## What is needed
Take from the data every line in which the word "rounds" is found.

[Data entries]
================

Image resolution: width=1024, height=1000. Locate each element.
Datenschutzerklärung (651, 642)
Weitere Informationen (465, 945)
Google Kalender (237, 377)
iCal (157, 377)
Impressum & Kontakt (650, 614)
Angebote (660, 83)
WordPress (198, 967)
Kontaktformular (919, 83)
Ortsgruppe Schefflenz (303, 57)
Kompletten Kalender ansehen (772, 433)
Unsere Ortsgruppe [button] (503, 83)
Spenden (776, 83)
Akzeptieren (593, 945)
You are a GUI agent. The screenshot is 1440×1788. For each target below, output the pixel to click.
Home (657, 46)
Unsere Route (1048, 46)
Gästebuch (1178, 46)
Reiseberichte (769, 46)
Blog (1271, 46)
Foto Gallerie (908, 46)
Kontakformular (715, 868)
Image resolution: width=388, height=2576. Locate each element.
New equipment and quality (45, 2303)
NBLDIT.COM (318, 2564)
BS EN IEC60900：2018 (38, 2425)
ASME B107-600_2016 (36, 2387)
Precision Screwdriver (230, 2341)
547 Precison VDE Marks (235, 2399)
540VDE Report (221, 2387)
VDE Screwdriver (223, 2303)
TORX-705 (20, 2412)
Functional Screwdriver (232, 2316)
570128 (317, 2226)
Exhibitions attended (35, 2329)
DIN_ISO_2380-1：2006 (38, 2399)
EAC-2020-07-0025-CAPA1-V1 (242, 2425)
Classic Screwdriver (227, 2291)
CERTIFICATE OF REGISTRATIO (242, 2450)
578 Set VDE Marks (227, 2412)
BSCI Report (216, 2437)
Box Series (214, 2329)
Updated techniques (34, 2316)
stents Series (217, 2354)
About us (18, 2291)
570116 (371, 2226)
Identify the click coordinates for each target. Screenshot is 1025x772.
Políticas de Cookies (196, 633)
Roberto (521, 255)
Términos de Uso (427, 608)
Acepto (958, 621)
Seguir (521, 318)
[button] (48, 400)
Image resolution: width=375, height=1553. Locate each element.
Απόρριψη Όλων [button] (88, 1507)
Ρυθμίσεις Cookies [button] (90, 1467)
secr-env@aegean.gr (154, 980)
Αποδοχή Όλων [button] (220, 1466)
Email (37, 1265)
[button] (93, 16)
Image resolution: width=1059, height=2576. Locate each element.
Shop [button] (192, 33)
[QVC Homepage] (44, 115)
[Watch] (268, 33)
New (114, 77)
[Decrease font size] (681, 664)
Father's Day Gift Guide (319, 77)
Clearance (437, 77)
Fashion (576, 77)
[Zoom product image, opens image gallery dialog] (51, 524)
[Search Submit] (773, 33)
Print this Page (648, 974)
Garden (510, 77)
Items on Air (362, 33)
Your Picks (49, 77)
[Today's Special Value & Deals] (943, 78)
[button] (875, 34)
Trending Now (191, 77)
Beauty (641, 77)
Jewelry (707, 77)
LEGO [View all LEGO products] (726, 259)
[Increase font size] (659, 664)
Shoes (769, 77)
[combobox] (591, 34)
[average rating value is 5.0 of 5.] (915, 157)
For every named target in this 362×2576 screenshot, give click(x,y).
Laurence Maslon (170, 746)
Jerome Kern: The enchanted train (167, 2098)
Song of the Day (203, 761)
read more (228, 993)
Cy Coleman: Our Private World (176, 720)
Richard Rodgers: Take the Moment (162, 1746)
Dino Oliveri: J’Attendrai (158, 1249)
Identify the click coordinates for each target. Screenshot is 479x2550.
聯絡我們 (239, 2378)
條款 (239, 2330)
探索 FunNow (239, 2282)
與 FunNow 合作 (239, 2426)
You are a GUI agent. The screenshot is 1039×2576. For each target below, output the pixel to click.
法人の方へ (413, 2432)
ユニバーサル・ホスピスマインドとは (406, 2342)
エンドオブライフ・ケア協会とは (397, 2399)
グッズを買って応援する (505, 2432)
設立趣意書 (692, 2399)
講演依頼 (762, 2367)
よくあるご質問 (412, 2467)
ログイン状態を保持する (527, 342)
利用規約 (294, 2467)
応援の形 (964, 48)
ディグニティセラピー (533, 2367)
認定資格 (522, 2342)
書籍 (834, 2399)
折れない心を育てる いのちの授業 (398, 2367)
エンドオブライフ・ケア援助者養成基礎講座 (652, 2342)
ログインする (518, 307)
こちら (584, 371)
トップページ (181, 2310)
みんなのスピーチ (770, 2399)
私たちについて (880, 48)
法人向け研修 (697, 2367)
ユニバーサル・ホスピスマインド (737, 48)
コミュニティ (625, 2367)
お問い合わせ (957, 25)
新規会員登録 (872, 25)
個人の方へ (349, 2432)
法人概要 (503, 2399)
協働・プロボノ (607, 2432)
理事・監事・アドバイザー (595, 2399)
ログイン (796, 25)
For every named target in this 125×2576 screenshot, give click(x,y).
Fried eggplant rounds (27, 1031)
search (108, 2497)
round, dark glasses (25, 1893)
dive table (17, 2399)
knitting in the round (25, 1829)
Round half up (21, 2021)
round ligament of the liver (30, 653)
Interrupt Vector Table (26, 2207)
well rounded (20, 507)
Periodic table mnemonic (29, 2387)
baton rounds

================

## Worked solution
Fried eggplant rounds (27, 1031)
baton rounds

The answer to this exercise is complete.